Within her camp, it was already considered unlikely that she would play in Melbourne, but Williams waited to announce her final decision to withdraw.
“Doesn’t surprise me at all,” said Chris Evert, the ESPN analyst and former world No. 1 who knows Williams well. “It’s easy to underestimate the demands, responsibility and love a mother feels for her child. It’s a life changer. She really didn’t have the time or the focus to commit to two to three months of intense training.
“I’m happy to see her enjoy her new family as she will never get this time back. Even if she comes back in, let’s say, March, it’s still a long year. Kudos to her priorities.”
Williams, who reclaimed the No. 1 ranking by winning last year’s Australian Open, is still ranked No. 22 and would have been seeded if she had played in Melbourne. But with her withdrawal, she will drop out of the official rankings altogether after the Australian Open ends on Jan. 28.
She will not be seeded for other events when she returns to tournament play but, according to WTA rules, she will have a protected ranking that will allow her automatic entry into eight tournaments, including two Grand Slam events, in the 12 months following her comeback.

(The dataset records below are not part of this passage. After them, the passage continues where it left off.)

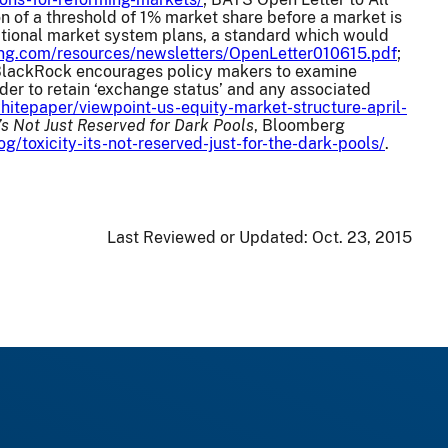
ion of a threshold of 1% market share before a market is
national market system plans, a standard which would
ding.com/resources/newsletters/OpenLetter010615.pdf
;
(“BlackRock encourages policy makers to examine
er to retain ‘exchange status’ and any associated
hitepaper/viewpoint-us-equity-market-structure-april-
It’s Not Just Reserved for Dark Pools
, Bloomberg
toxicity-its-not-reserved-just-for-the-dark-pools/
.
Last Reviewed or Updated:
Oct. 23, 2015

As one of the greatest players of all time and the biggest draw in the women’s game, she also would presumably have no problem acquiring wild card berths into additional events.

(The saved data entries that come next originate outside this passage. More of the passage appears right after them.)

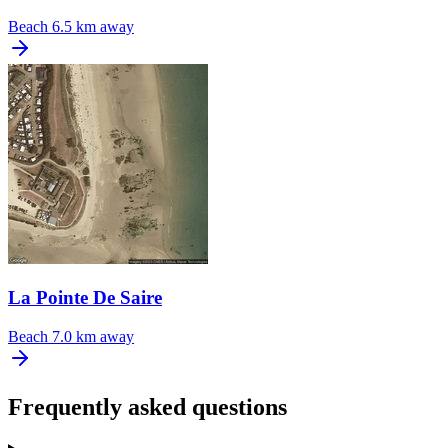
Beach
6.5 km away
La Pointe De Saire
Beach
7.0 km away
Frequently asked questions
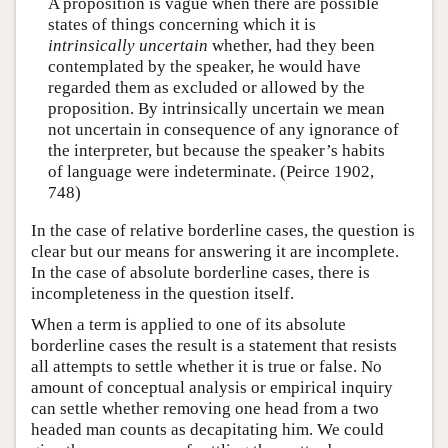
A proposition is vague when there are possible
states of things concerning which it is
intrinsically uncertain
whether, had they been
contemplated by the speaker, he would have
regarded them as excluded or allowed by the
proposition. By intrinsically uncertain we mean
not uncertain in consequence of any ignorance of
the interpreter, but because the speaker’s habits
of language were indeterminate. (Peirce 1902,
748)
In the case of relative borderline cases, the question is
clear but our means for answering it are incomplete.
In the case of absolute borderline cases, there is
incompleteness in the question itself.
When a term is applied to one of its absolute
borderline cases the result is a statement that resists
all attempts to settle whether it is true or false. No
amount of conceptual analysis or empirical inquiry
can settle whether removing one head from a two
headed man counts as decapitating him. We could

The first significant tournament she is likely to play is the BNP Paribas Open in Indian Wells, Calif., that begins March 7.
“Perfect time,” Evert said.
But Williams will have to wait until at least the year’s second Grand Slam tournament, the French Open in May, to resume her pursuit of Margaret Court’s record of 24 Grand Slam singles titles.

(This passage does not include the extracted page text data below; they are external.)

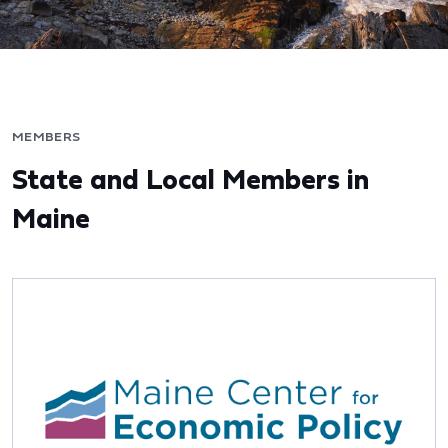
MEMBERS
State and Local Members in
Maine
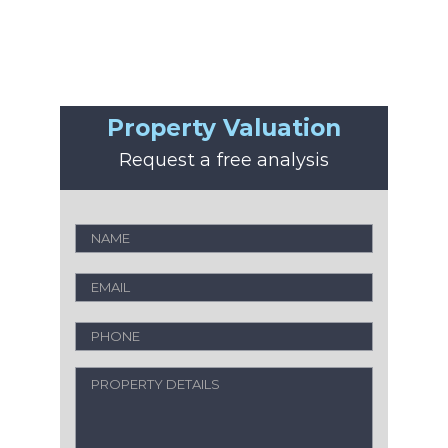
Property Valuation
Request a free analysis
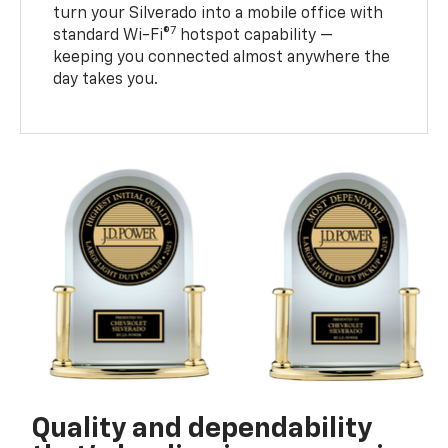
turn your Silverado into a mobile office with
7
standard Wi-Fi®
hotspot capability —
keeping you connected almost anywhere the
day takes you.
Quality and dependability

Williams has won 23 — more than anyone else in the Open era, which began in 1968 (Court’s career spanned the amateur and Open eras).
Her withdrawal leaves the Australian Open increasingly bereft of major stars. Andy Murray, the former men’s No. 1, and Kei Nishikori, Asia’s top singles player, have withdrawn with injuries.
Novak Djokovic, a six-time Australian Open champion, is in Australia but still uncertain about playing in the Open because of a chronic right elbow injury that has kept him off the circuit since last July.
Rafael Nadal, the men’s No. 1 who has delayed the start to his season because of continuing knee problems, also has arrived in Melbourne and practiced at Melbourne Park on Friday.
It remains to be seen who will make it to the starting line when the Open begins on Jan. 15.